◆ AIM OF THE EXERCISE
Below are the records; return every line from the one that contains "500°С), характеризуются высокой" to the last, exactly, skipping the pictures.

◆ EXCERPTED RECORDS
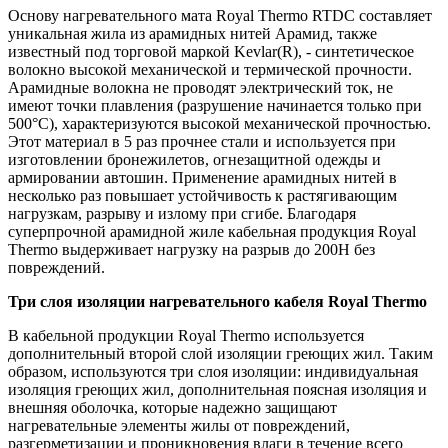
Основу нагревательного мата Royal Thermo RTDC составляет
уникальная жила из арамидных нитей Арамид, также
известный под торговой маркой Kevlar(R), - синтетическое
волокно высокой механической и термической прочности.
Арамидные волокна не проводят электрический ток, не
имеют точки плавления (разрушение начинается только при
500°С), характеризуются высокой механической прочностью.
Этот материал в 5 раз прочнее стали и используется при
изготовлении бронежилетов, огнезащитной одежды и
армировании автошин. Применение арамидных нитей в
несколько раз повышает устойчивость к растягивающим
нагрузкам, разрыву и излому при сгибе. Благодаря
суперпрочной арамидной жиле кабельная продукция Royal
Thermo выдерживает нагрузку на разрыв до 200Н без
повреждений.
Три слоя изоляции нагревательного кабеля Royal Thermo
В кабельной продукции Royal Thermo используется
дополнительный второй слой изоляции греющих жил. Таким
образом, используются три слоя изоляции: индивидуальная
изоляция греющих жил, дополнительная поясная изоляция и
внешняя оболочка, которые надежно защищают
нагревательные элементы жилы от повреждений,
разгерметизации и проникновения влаги в течение всего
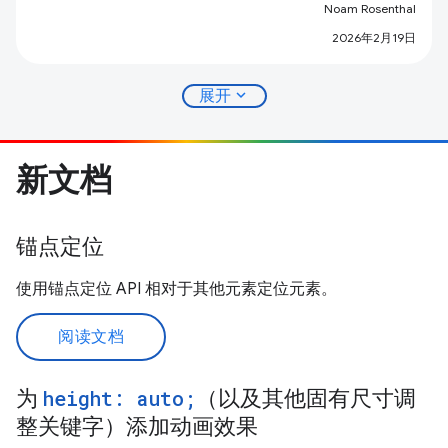
Noam Rosenthal
2026年2月19日
expand_more
展开
新文档
锚点定位
使用锚点定位 API 相对于其他元素定位元素。
阅读文档
为
height: auto;
（以及其他固有尺寸调
整关键字）添加动画效果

◆ EXERCISE SOLUTION
500°С), характеризуются высокой механической прочностью.
Этот материал в 5 раз прочнее стали и используется при
изготовлении бронежилетов, огнезащитной одежды и
армировании автошин. Применение арамидных нитей в
несколько раз повышает устойчивость к растягивающим
нагрузкам, разрыву и излому при сгибе. Благодаря
суперпрочной арамидной жиле кабельная продукция Royal
Thermo выдерживает нагрузку на разрыв до 200Н без
повреждений.
Три слоя изоляции нагревательного кабеля Royal Thermo
В кабельной продукции Royal Thermo используется
дополнительный второй слой изоляции греющих жил. Таким
образом, используются три слоя изоляции: индивидуальная
изоляция греющих жил, дополнительная поясная изоляция и
внешняя оболочка, которые надежно защищают
нагревательные элементы жилы от повреждений,
разгерметизации и проникновения влаги в течение всего
Noam Rosenthal
2026年2月19日
expand_more
展开
新文档
锚点定位
使用锚点定位 API 相对于其他元素定位元素。
阅读文档
为
height: auto;
（以及其他固有尺寸调
整关键字）添加动画效果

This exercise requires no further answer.